What you need to do:
Return each record word for word, keeping none of its pictures.

[Dataset entries]
####

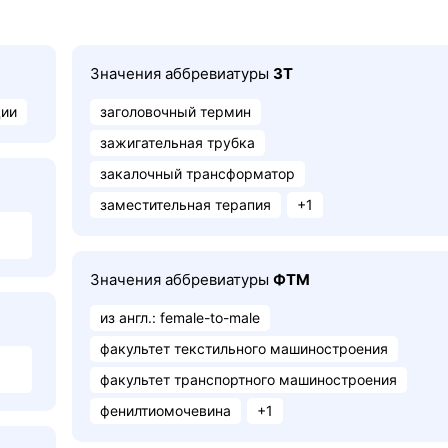
Значения аббревиатуры
ЗТ
ции
заголовочный термин
зажигательная трубка
закалочный трансформатор
заместительная терапия
+1
Значения аббревиатуры
ФТМ
из англ.: female-to-male
факультет текстильного машиностроения
факультет транспортного машиностроения
фенилтиомочевина
+1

####

Written answer:
Значения аббревиатуры
ЗТ
ции
заголовочный термин
зажигательная трубка
закалочный трансформатор
заместительная терапия
+1
Значения аббревиатуры
ФТМ
из англ.: female-to-male
факультет текстильного машиностроения
факультет транспортного машиностроения
фенилтиомочевина
+1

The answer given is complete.